All entries below must be written out verbatim, and the images must be dropped.

(Collected data)

+ + +

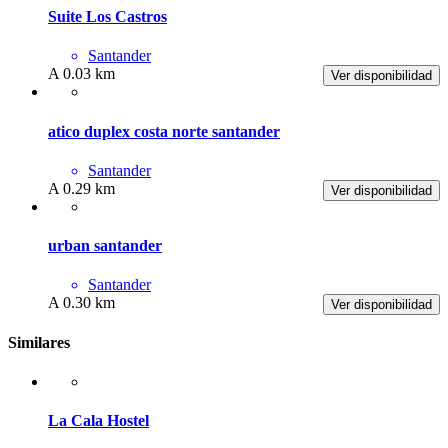
Suite Los Castros
Santander
A 0.03 km
Ver disponibilidad
atico duplex costa norte santander
Santander
A 0.29 km
Ver disponibilidad
urban santander
Santander
A 0.30 km
Ver disponibilidad
Similares
La Cala Hostel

+ + +

- Exercise output:
Suite Los Castros
Santander
A 0.03 km
Ver disponibilidad
atico duplex costa norte santander
Santander
A 0.29 km
Ver disponibilidad
urban santander
Santander
A 0.30 km
Ver disponibilidad
Similares
La Cala Hostel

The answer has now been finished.